┌─ Data for the task

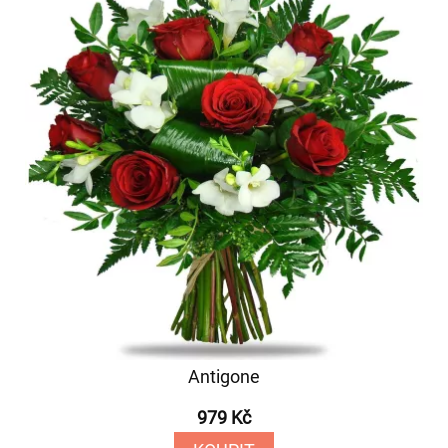
Antigone
979 Kč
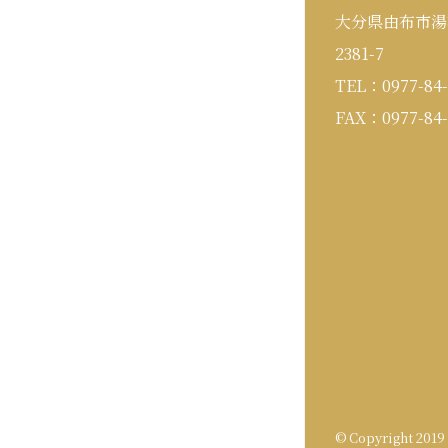
大分県由布市湯
2381-7
TEL：0977-84-
FAX：0977-84-
© Copyright 201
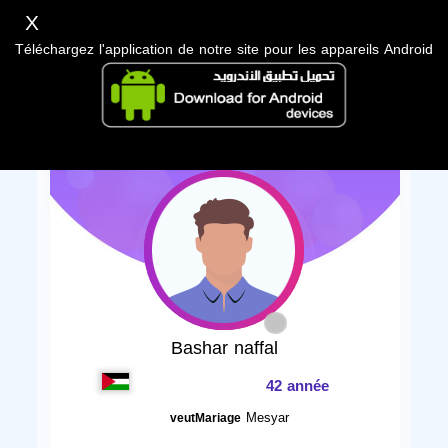
X
Téléchargez l'application de notre site pour les appareils Android
Bashar naffal
42 année
Mesyar
veutMariage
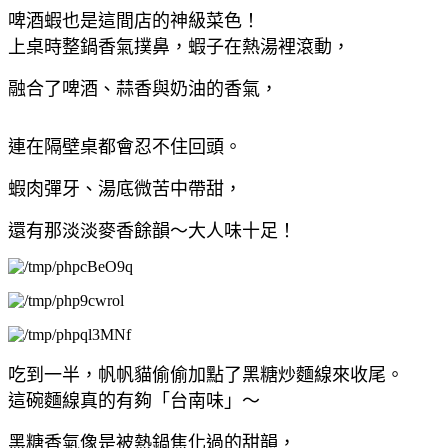
啤酒蝦也是這間店的神級菜色！
上桌時整鍋香氣撲鼻，蝦子在熱湯裡滾動，
融合了啤酒、蒜香與奶油的香氣，
連在隔壁桌都會忍不住回頭。
蝦肉彈牙、湯底微苦中帶甜，
還有那淡淡麥香餘韻～大人味十足！
吃到一半，帆帆貓偷偷加點了黑糖炒麵線來收尾。
這碗麵線真的有夠「台南味」～
黑糖香氣像是被熱鍋焦化過的甜韻，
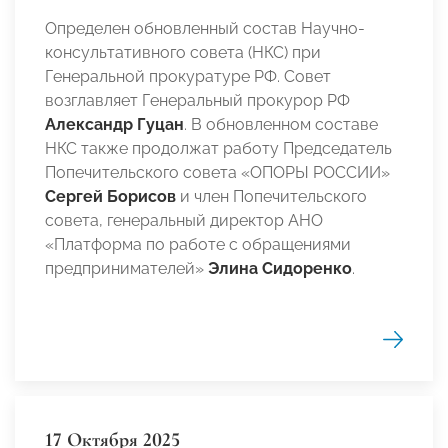
Определен обновленный состав Научно-
консультативного совета (НКС) при
Генеральной прокуратуре РФ. Совет
возглавляет Генеральный прокурор РФ
Александр Гуцан
. В обновленном составе
НКС также продолжат работу Председатель
Попечительского совета «ОПОРЫ РОССИИ»
Сергей Борисов
и член Попечительского
совета,
генеральный директор АНО
«Платформа по работе с обращениями
предпринимателей»
Элина Сидоренко
.
17 Октября 2025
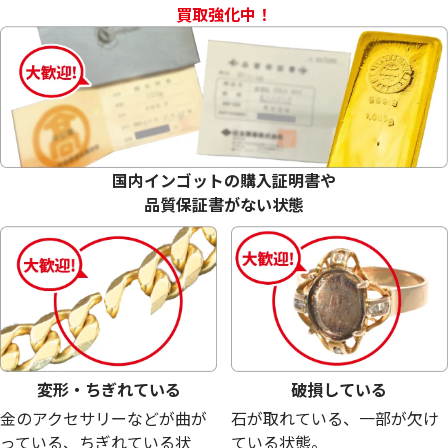
買取強化中！
18金 (K18) メガネ
18金 (K18) メガネ
27.2g
26.0g
参考買取価格
参考買取価格
国内インゴットの購入証明書や
611,200
円
584,200
円
品質保証書がない状態
変形・ちぎれている
破損している
金のアクセサリーなどが曲が
石が取れている、一部が欠け
っている、ちぎれている状
ている状態。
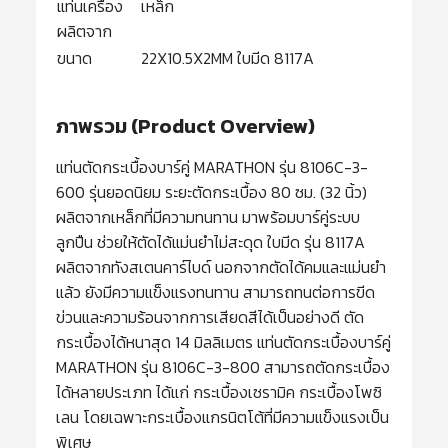
แท่นเครื่อง
เหล็ก
ผลิตจาก
ขนาด
22X10.5X2MM ใบมีด 8117A
ภาพรวม (Product Overview)
แท่นตัดกระเบื้องบาร์คู่ MARATHON รุ่น 8106C-3-
600 รุ่นยอดนิยม ระยะตัดกระเบื้อง 80 ซม. (32 นิ้ว)
ผลิตจากเหล็กที่มีความทนทาน มาพร้อมบาร์คู่ระบบ
ลูกปืน ช่วยให้ตัดได้แม่นยำไม่สะดุด ใบมีด รุ่น 8117A
ผลิตจากทังสเตนคาร์ไบด์ นอกจากตัดได้คมและแม่นยำ
แล้ว ยังมีความแข็งแรงทนทาน สามารถทนต่อการขีด
ข่วนและความร้อนจากการเสียดสีได้เป็นอย่างดี ตัด
กระเบื้องได้หนาสุด 14 มิลลิเมตร แท่นตัดกระเบื้องบาร์คู่
MARATHON รุ่น 8106C-3-800 สามารถตัดกระเบื้อง
ได้หลายประเภท ได้แก่ กระเบื้องเซรามิค กระเบื้องโพซิ
เลน โดยเฉพาะกระเบื้องแกรนิตโต้ที่มีความแข็งแรงเป็น
พิเศษ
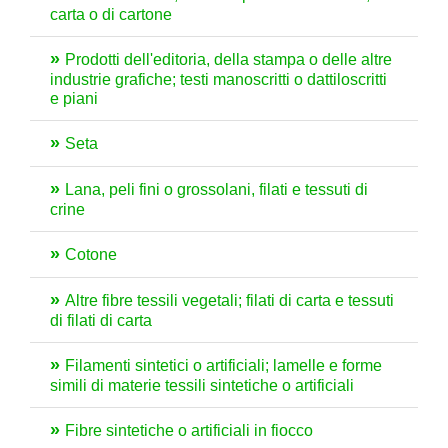
carta o di cartone
Prodotti dell'editoria, della stampa o delle altre
industrie grafiche; testi manoscritti o dattiloscritti
e piani
Seta
Lana, peli fini o grossolani, filati e tessuti di
crine
Cotone
Altre fibre tessili vegetali; filati di carta e tessuti
di filati di carta
Filamenti sintetici o artificiali; lamelle e forme
simili di materie tessili sintetiche o artificiali
Fibre sintetiche o artificiali in fiocco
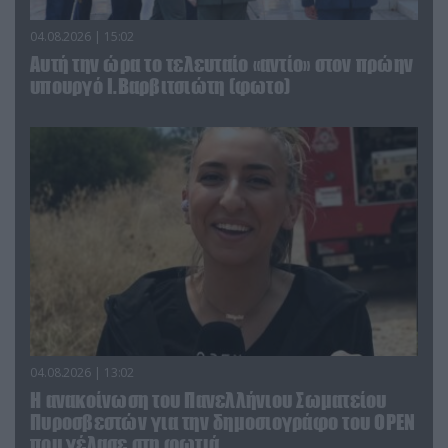
04.08.2026 | 15:02
Αυτή την ώρα το τελευταίο «αντίο» στον πρώην
υπουργό Ι.Βαρβιτσιώτη (φωτο)
04.08.2026 | 13:02
Η ανακοίνωση του Πανελλήνιου Σωματείου
Πυροσβεστών για την δημοσιογράφο του OPEN
που γέλασε στη φωτιά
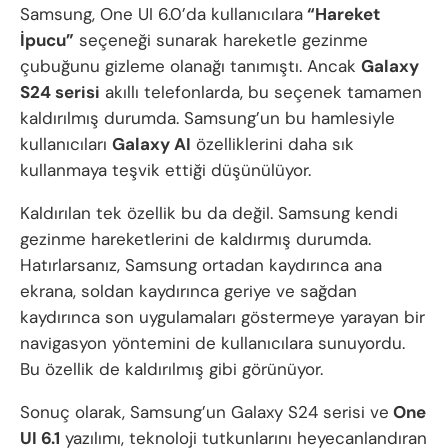
Samsung, One UI 6.0’da kullanıcılara
“Hareket
İpucu”
seçeneği sunarak hareketle gezinme
çubuğunu gizleme olanağı tanımıştı. Ancak
Galaxy
S24 serisi
akıllı telefonlarda, bu seçenek tamamen
kaldırılmış durumda. Samsung’un bu hamlesiyle
kullanıcıları
Galaxy AI
özelliklerini daha sık
kullanmaya teşvik ettiği düşünülüyor.
Kaldırılan tek özellik bu da değil. Samsung kendi
gezinme hareketlerini de kaldırmış durumda.
Hatırlarsanız, Samsung ortadan kaydırınca ana
ekrana, soldan kaydırınca geriye ve sağdan
kaydırınca son uygulamaları göstermeye yarayan bir
navigasyon yöntemini de kullanıcılara sunuyordu.
Bu özellik de kaldırılmış gibi görünüyor.
Sonuç olarak, Samsung’un Galaxy S24 serisi ve
One
UI 6.1
yazılımı, teknoloji tutkunlarını heyecanlandıran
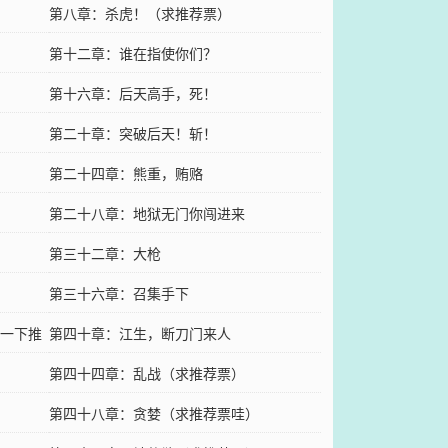
第八章：杀虎！（求推荐票）
第十二章：谁在指使你们？
第十六章：后天高手，死！
第二十章：突破后天！斩！
第二十四章：熊重，贿赂
第二十八章：地狱无门你闯进来
第三十二章：大枪
第三十六章：召集手下
一下推
第四十章：江生，断刀门来人
第四十四章：乱战（求推荐票）
第四十八章：贪婪（求推荐票哇）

└─

_Action item_
Transcribe exactly the lines running from the line with "600 รุ่นยอดนิยม ระยะตัดกระเบื้อง" to the last line of the entries. Pictures stay out of the copy.

_Exercise solution_
600 รุ่นยอดนิยม ระยะตัดกระเบื้อง 80 ซม. (32 นิ้ว)
ผลิตจากเหล็กที่มีความทนทาน มาพร้อมบาร์คู่ระบบ
ลูกปืน ช่วยให้ตัดได้แม่นยำไม่สะดุด ใบมีด รุ่น 8117A
ผลิตจากทังสเตนคาร์ไบด์ นอกจากตัดได้คมและแม่นยำ
แล้ว ยังมีความแข็งแรงทนทาน สามารถทนต่อการขีด
ข่วนและความร้อนจากการเสียดสีได้เป็นอย่างดี ตัด
กระเบื้องได้หนาสุด 14 มิลลิเมตร แท่นตัดกระเบื้องบาร์คู่
MARATHON รุ่น 8106C-3-800 สามารถตัดกระเบื้อง
ได้หลายประเภท ได้แก่ กระเบื้องเซรามิค กระเบื้องโพซิ
เลน โดยเฉพาะกระเบื้องแกรนิตโต้ที่มีความแข็งแรงเป็น
พิเศษ
carta o di cartone
Prodotti dell'editoria, della stampa o delle altre
industrie grafiche; testi manoscritti o dattiloscritti
e piani
Seta
Lana, peli fini o grossolani, filati e tessuti di
crine
Cotone
Altre fibre tessili vegetali; filati di carta e tessuti
di filati di carta
Filamenti sintetici o artificiali; lamelle e forme
simili di materie tessili sintetiche o artificiali
Fibre sintetiche o artificiali in fiocco
04.08.2026 | 15:02
Αυτή την ώρα το τελευταίο «αντίο» στον πρώην
υπουργό Ι.Βαρβιτσιώτη (φωτο)
04.08.2026 | 13:02
Η ανακοίνωση του Πανελλήνιου Σωματείου
Πυροσβεστών για την δημοσιογράφο του OPEN
που γέλασε στη φωτιά
Samsung, One UI 6.0’da kullanıcılara
“Hareket
İpucu”
seçeneği sunarak hareketle gezinme
çubuğunu gizleme olanağı tanımıştı. Ancak
Galaxy
S24 serisi
akıllı telefonlarda, bu seçenek tamamen
kaldırılmış durumda. Samsung’un bu hamlesiyle
kullanıcıları
Galaxy AI
özelliklerini daha sık
kullanmaya teşvik ettiği düşünülüyor.
Kaldırılan tek özellik bu da değil. Samsung kendi
gezinme hareketlerini de kaldırmış durumda.
Hatırlarsanız, Samsung ortadan kaydırınca ana
ekrana, soldan kaydırınca geriye ve sağdan
kaydırınca son uygulamaları göstermeye yarayan bir
navigasyon yöntemini de kullanıcılara sunuyordu.
Bu özellik de kaldırılmış gibi görünüyor.
Sonuç olarak, Samsung’un Galaxy S24 serisi ve
One
UI 6.1
yazılımı, teknoloji tutkunlarını heyecanlandıran
第八章：杀虎！（求推荐票）
第十二章：谁在指使你们？
第十六章：后天高手，死！
第二十章：突破后天！斩！
第二十四章：熊重，贿赂
第二十八章：地狱无门你闯进来
第三十二章：大枪
第三十六章：召集手下
一下推
第四十章：江生，断刀门来人
第四十四章：乱战（求推荐票）
第四十八章：贪婪（求推荐票哇）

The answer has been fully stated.